Issues with tyre pressure monitoring systems will become much more prominent and regular in the majority of workshops all over the UK. Since 2014, every car sold new in the European Union was required has to have a form of TPMS. There is no way of escaping it. As a technician you can try and hide from it if you like, but it will find you and it will make your brain engage when that little warning light ‘pings' on the dashboard.  
The thing that a lot of techs don't know is that the first form of TPMS was first put into practice in the late 1980s, so it is not as if it’s a new idea. Back then, it was mainly for high-end luxury cars. Now a very high percentage of low-priced to mid-range priced vehicles are fitted with a TPMS system. You can even buy a retro-fit system and put it onto your motorcycle if you wanted to!

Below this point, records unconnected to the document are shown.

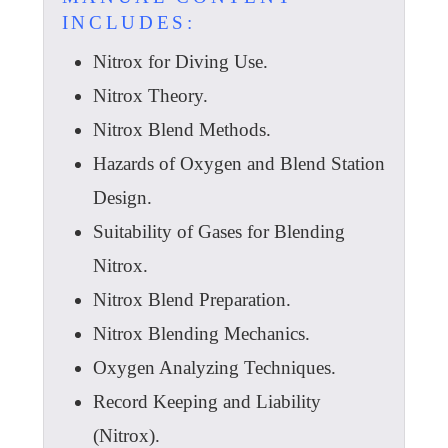
INCLUDES:
Nitrox for Diving Use.
Nitrox Theory.
Nitrox Blend Methods.
Hazards of Oxygen and Blend Station
Design.
Suitability of Gases for Blending
Nitrox.
Nitrox Blend Preparation.
Nitrox Blending Mechanics.
Oxygen Analyzing Techniques.
Record Keeping and Liability
(Nitrox).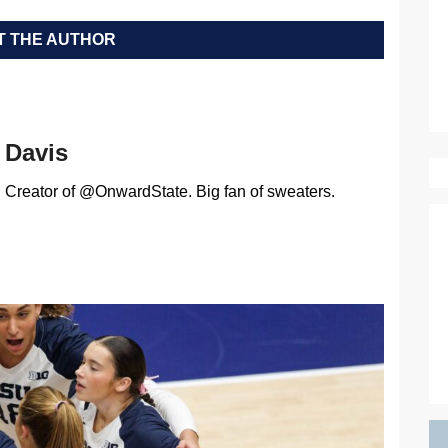
 THE AUTHOR
Davis
Creator of @OnwardState. Big fan of sweaters.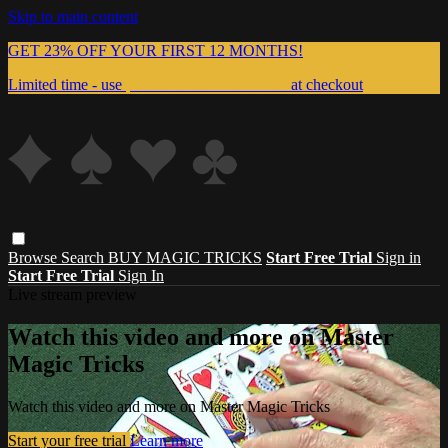
Skip to main content
GET 23% OFF YOUR FIRST 12 MONTHS!
Limited time - use
promo code:
999MAGIC
at checkout
Browse
Search
BUY MAGIC TRICKS
Start Free Trial
Sign in
Start Free Trial
Sign In
Live stream preview
Watch this video and more on Master
Magic Tricks
Watch this video and more on Master Magic Tricks
Start your free trial
Learn more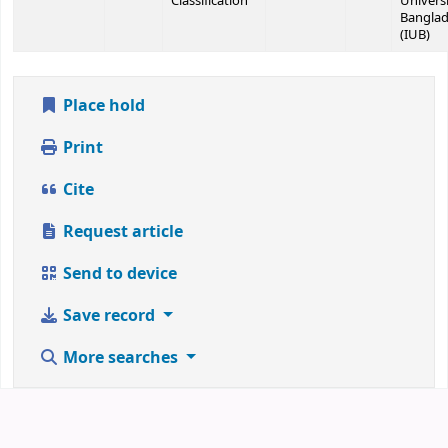
Classification
Universi
Bangla
(IUB)
Place hold
Print
Cite
Request article
Send to device
Save record
More searches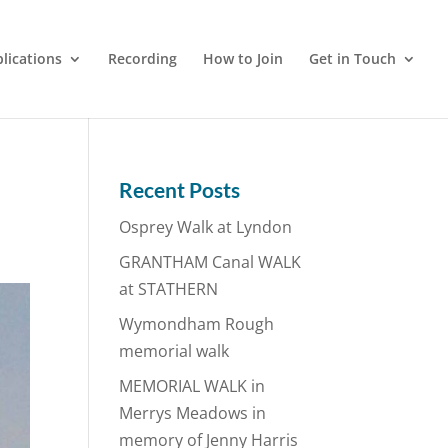
lications
Recording
How to Join
Get in Touch
Recent Posts
Osprey Walk at Lyndon
GRANTHAM Canal WALK
at STATHERN
Wymondham Rough
memorial walk
MEMORIAL WALK in
Merrys Meadows in
memory of Jenny Harris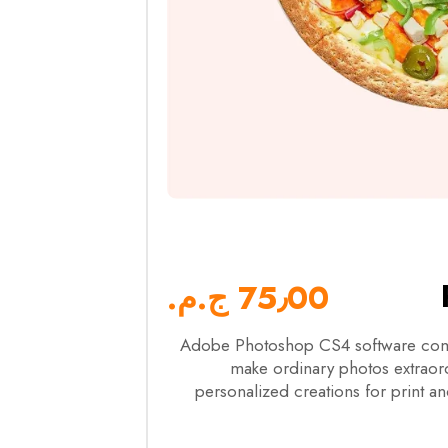
75٫00 ج.م.‏
Adobe Photoshop CS4 software comb
make ordinary photos extraordi
personalized creations for print an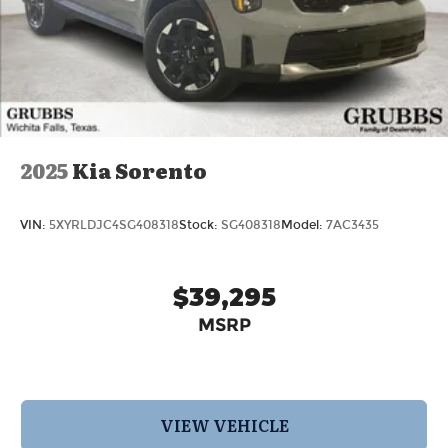
2025
Kia Sorento
VIN:
5XYRLDJC4SG408318
Stock:
SG408318
Model:
7AC3435
$39,295
MSRP
VIEW VEHICLE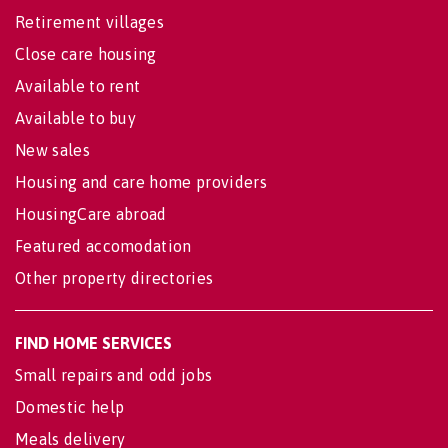
Retirement villages
Close care housing
Available to rent
Available to buy
New sales
Housing and care home providers
HousingCare abroad
Featured accomodation
Other property directories
FIND HOME SERVICES
Small repairs and odd jobs
Domestic help
Meals delivery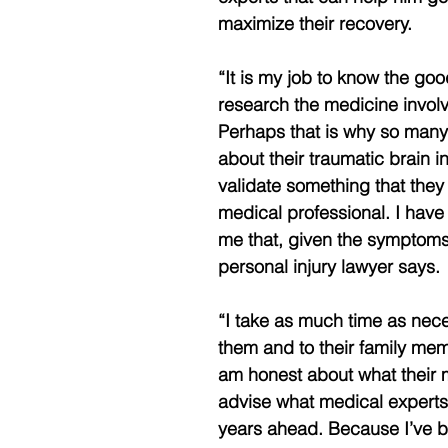
maximize their recovery.
“It is my job to know the good
research the medicine involv
Perhaps that is why so many 
about their traumatic brain in
validate something that the
medical professional. I have 
me that, given the symptoms
personal injury lawyer says.
“I take as much time as neces
them and to their family membe
am honest about what their 
advise what medical experts
years ahead. Because I’ve be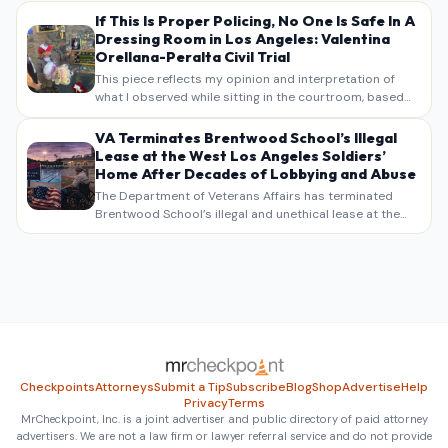
If This Is Proper Policing, No One Is Safe In A
Dressing Room in Los Angeles: Valentina
Orellana-Peralta Civil Trial
This piece reflects my opinion and interpretation of
what I observed while sitting in the courtroom, based
on my own notes, recollections, and reporting. It is
intended as commentary and analysis, not as a
VA Terminates Brentwood School’s Illegal
verbatim…
Lease at the West Los Angeles Soldiers’
Home After Decades of Lobbying and Abuse
The Department of Veterans Affairs has terminated
Brentwood School’s illegal and unethical lease at the
West Los Angeles VA Soldiers’ Home , bringing long
overdue scrutiny to decades of lobbying, political
pressure,…
Checkpoints
Attorneys
Submit a Tip
Subscribe
Blog
Shop
Advertise
Help
Privacy
Terms
MrCheckpoint, Inc. is a joint advertiser and public directory of paid attorney
advertisers. We are not a law firm or lawyer referral service and do not provide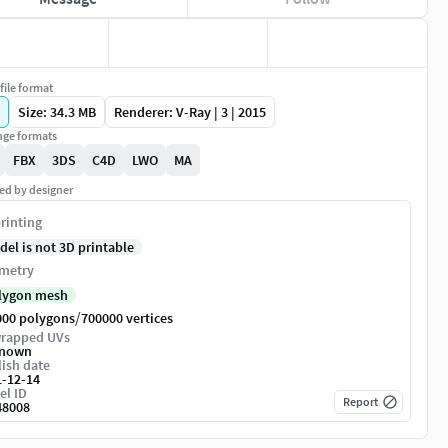
file format
Size: 34.3 MB
Renderer: V-Ray | 3 | 2015
ge formats
FBX
3DS
C4D
LWO
MA
ed by designer
rinting
del is not 3D printable
metry
lygon mesh
/
000 polygons
700000 vertices
rapped UVs
nown
ish date
1-12-14
el ID
Report
48008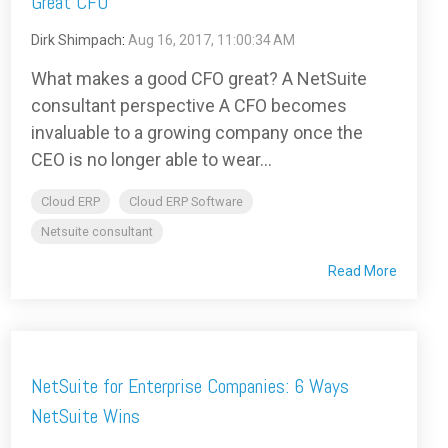
Great CFO
Dirk Shimpach
:
Aug 16, 2017, 11:00:34 AM
What makes a good CFO great? A NetSuite
consultant perspective A CFO becomes
invaluable to a growing company once the
CEO is no longer able to wear...
Cloud ERP
Cloud ERP Software
Netsuite consultant
Read More
NetSuite for Enterprise Companies: 6 Ways
NetSuite Wins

There are two different types of monitoring systems. The first is a direct system in which the sensors are held within the wheels. These send a radio signal to the car and this is converted into a real-time display on the dashboard for the driver to keep a close eye on all of the pressures individually. The second is the indirect system. This one cannot show you a real-time value as there aren’t any TPMS sensors to send a radio signal back to the car. Instead this works via the cars wheel speed sensors/ABS sensors, to put it simply- it counts the  rotations of each wheel and recognizes a fault if one wheel turns quicker than the other three. Clever or what? Well, not really, if all four tyres lose pressure.

Prod and cons
When it comes to TPMS pros and cons, my personal thoughts are that these systems, particularly the direct system will make for safer roads and therefore save lives. Not only that, the fact is that it is going to save your tyres, and by keeping the optimum pressure in them,  saving your tyres will save you money, and if you save your money you will then be able to afford to buy new sensors if (when) they break... and they do break, whether it’s the core (due to bad practice when fitting tyres and not replacing something as simple as the core and the valve cap) ,a leak from the base of the stem or simply the battery going flat inside a sensor... (majority not interchangeable).
The simple fact is they do go wrong sometimes. Besides the main disadvantage of the indirect system that I mentioned earlier, if they do go wrong and it is obvious that the TPMS system isn’t working correctly, come MOT time the car will get a major fail. However, if the car is registered before January 2012, this doesn’t matter, which probably wasn’t the best decision ever made. I think any car equipped with a TPMS system from the factory should have it working. Simple as that, but that’s just my opinion.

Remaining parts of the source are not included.